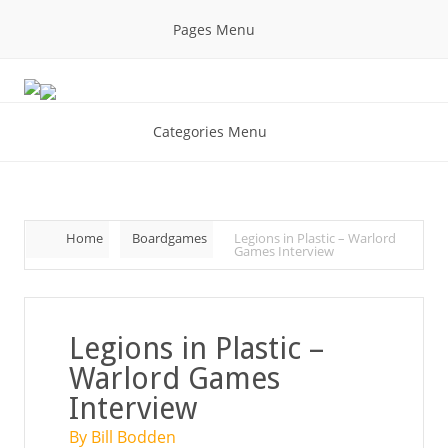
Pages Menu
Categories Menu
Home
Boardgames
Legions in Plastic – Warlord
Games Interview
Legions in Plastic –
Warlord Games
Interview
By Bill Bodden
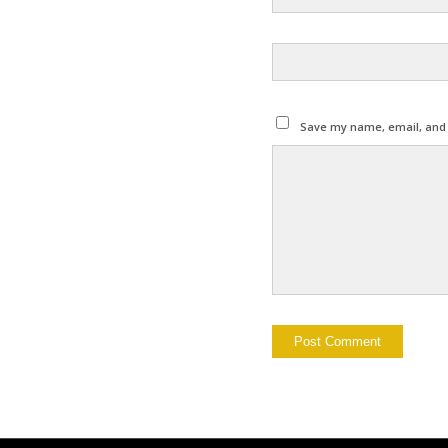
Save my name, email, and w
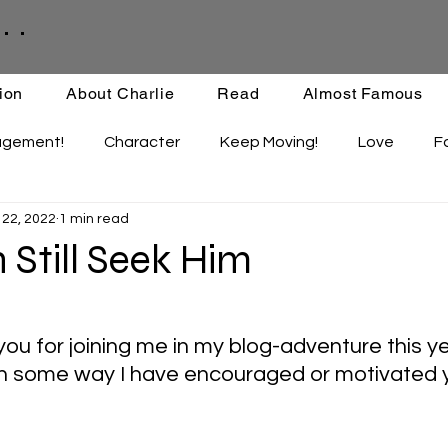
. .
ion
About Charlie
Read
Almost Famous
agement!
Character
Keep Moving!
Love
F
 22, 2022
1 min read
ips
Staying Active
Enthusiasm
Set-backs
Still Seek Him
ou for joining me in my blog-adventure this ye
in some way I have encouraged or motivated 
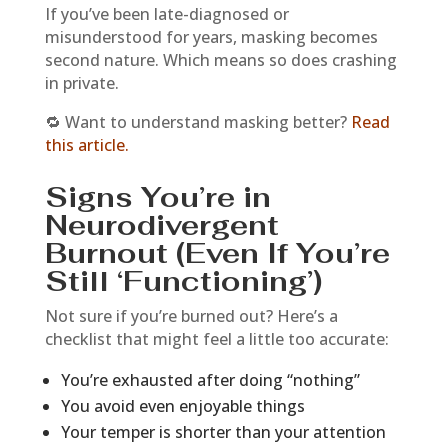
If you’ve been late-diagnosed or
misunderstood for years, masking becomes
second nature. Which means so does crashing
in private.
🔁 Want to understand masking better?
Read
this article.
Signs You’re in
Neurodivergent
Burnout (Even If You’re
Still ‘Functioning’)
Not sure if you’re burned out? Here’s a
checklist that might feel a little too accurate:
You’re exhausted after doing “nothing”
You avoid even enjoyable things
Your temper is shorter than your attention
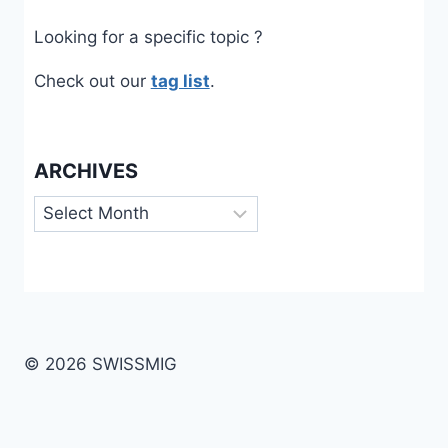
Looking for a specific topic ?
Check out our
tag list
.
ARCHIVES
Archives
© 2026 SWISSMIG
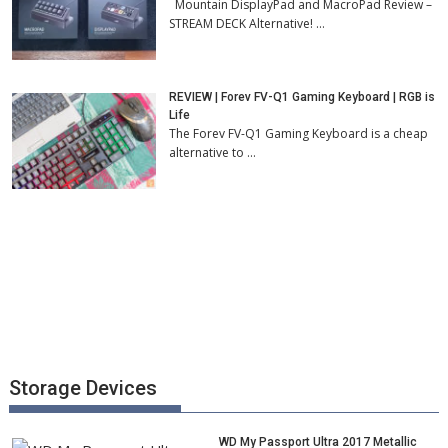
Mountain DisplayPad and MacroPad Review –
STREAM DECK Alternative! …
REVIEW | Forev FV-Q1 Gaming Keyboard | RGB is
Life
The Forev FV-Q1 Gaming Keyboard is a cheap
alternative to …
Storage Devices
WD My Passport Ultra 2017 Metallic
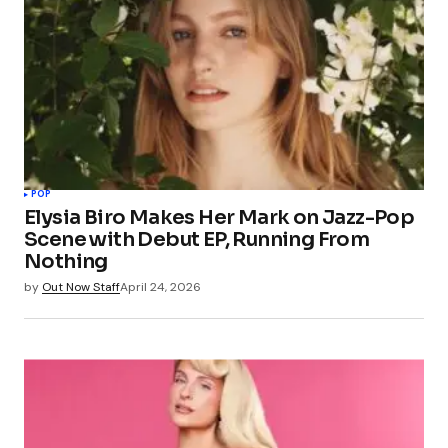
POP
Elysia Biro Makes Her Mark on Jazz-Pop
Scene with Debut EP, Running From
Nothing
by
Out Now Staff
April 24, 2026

========================================

Assigned task =>
Show each line from the listing above that includes the word "Gaming".

Expected output =>
REVIEW | Forev FV-Q1 Gaming Keyboard | RGB is
The Forev FV-Q1 Gaming Keyboard is a cheap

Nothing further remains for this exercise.